Task instructions: Find how many lines in the material below hold the word "werden". Reply with that figure alone.

Data to process:
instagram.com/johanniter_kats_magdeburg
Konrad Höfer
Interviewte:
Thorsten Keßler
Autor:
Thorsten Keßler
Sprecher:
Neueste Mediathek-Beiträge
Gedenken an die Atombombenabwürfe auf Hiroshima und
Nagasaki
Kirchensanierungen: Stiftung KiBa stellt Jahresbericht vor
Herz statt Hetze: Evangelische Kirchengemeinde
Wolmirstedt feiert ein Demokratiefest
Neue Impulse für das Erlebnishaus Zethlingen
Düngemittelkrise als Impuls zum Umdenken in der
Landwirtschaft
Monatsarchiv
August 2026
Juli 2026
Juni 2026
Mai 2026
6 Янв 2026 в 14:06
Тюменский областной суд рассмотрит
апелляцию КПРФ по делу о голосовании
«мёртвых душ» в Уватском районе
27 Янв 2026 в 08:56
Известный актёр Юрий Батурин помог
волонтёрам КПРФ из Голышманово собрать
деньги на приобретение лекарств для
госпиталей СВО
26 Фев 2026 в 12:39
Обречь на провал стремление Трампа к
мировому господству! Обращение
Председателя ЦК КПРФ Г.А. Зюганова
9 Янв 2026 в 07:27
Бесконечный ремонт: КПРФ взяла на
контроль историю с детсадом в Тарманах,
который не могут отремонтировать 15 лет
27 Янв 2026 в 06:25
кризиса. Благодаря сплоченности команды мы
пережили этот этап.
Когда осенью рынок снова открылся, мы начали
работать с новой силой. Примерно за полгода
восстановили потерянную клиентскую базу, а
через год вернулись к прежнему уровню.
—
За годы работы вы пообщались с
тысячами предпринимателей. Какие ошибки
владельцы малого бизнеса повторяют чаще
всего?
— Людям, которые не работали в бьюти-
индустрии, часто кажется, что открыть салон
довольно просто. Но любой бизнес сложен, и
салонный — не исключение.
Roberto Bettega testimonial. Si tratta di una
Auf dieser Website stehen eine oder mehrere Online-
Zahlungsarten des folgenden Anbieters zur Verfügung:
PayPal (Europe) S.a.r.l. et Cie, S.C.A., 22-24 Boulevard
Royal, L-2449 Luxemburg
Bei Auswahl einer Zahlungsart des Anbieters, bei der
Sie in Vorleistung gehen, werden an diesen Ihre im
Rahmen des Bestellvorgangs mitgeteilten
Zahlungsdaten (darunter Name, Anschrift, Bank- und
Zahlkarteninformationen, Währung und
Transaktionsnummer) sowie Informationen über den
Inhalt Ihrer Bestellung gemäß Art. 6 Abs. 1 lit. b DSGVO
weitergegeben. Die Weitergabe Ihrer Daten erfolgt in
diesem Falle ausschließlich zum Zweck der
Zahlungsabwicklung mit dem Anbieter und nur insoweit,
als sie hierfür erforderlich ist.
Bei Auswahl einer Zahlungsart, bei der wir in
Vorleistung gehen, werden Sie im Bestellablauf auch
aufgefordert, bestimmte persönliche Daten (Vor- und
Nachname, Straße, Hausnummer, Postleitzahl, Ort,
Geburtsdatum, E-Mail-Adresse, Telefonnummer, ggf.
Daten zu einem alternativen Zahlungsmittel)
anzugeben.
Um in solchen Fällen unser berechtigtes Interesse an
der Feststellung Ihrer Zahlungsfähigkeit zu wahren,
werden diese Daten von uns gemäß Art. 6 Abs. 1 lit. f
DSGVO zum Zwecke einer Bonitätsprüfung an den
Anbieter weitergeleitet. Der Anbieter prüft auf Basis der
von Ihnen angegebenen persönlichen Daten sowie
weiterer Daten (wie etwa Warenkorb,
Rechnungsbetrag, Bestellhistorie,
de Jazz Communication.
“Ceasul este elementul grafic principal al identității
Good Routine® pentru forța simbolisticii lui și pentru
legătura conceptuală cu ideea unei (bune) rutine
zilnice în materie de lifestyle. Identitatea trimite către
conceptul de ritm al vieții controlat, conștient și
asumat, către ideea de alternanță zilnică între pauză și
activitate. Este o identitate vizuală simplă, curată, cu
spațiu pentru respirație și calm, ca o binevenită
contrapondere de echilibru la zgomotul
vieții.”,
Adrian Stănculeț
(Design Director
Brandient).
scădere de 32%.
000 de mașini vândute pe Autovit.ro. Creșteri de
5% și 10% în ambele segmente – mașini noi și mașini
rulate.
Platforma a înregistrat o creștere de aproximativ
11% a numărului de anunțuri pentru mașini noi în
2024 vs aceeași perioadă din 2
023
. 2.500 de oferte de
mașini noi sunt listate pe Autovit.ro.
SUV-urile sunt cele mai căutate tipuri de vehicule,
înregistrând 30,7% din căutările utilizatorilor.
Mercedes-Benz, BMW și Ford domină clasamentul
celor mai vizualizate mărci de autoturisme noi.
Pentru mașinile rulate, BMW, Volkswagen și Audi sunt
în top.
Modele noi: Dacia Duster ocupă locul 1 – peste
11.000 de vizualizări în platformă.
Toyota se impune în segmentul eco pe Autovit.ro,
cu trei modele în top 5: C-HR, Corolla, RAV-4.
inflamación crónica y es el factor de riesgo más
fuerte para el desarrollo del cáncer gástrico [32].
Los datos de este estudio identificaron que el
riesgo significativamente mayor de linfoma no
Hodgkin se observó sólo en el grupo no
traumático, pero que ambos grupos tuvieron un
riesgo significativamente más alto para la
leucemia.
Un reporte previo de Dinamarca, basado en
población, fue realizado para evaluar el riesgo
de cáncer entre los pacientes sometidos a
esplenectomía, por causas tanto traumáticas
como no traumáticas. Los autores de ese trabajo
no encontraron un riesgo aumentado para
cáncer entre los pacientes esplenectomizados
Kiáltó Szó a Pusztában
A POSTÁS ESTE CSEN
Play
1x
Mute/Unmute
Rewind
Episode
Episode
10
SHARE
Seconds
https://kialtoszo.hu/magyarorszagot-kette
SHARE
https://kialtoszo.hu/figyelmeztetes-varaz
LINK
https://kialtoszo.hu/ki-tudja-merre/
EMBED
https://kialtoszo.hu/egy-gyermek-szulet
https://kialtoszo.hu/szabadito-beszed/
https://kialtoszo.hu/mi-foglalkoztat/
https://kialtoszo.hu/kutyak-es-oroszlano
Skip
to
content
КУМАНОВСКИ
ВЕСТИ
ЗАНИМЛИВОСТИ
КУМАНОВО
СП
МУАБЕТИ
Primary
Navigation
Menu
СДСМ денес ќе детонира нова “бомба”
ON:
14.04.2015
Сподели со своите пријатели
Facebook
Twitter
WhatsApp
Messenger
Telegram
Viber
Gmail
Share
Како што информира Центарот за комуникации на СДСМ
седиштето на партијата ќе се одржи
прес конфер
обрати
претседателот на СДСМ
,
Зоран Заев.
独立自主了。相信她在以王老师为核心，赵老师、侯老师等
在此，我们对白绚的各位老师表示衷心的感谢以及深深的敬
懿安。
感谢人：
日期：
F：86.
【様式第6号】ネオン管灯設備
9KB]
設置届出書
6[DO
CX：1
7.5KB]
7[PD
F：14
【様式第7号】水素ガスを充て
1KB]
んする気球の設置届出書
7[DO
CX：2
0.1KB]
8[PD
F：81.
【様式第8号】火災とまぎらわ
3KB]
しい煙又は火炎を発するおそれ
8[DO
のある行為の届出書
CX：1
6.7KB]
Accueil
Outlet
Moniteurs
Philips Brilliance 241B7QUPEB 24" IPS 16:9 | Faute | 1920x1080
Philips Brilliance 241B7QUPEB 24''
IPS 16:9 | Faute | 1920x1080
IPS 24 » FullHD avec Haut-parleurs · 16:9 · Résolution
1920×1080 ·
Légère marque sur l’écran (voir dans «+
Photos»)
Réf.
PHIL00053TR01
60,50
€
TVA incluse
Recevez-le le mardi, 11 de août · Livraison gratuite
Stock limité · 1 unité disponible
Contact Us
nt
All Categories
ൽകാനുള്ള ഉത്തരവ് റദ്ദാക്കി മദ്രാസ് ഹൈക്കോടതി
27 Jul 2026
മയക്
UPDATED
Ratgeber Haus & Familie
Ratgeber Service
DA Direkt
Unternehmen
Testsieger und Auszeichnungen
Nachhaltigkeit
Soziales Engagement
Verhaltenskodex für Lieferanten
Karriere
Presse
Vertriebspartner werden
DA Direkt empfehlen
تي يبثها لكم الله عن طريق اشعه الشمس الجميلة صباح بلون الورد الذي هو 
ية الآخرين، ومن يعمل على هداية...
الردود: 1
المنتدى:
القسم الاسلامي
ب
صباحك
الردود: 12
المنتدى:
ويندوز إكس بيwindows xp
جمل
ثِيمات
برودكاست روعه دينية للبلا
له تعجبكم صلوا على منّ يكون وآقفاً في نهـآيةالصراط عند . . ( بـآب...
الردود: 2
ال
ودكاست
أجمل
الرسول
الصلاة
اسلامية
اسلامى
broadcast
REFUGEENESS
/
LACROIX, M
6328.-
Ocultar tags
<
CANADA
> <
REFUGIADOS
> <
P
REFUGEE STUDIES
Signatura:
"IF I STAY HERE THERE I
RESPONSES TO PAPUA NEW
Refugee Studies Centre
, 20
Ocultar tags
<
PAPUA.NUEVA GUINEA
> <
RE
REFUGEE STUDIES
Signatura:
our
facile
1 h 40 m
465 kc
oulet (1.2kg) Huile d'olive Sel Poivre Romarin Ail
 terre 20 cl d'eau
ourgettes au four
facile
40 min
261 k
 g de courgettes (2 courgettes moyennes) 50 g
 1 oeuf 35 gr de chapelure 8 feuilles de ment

Reply to the exercise: 4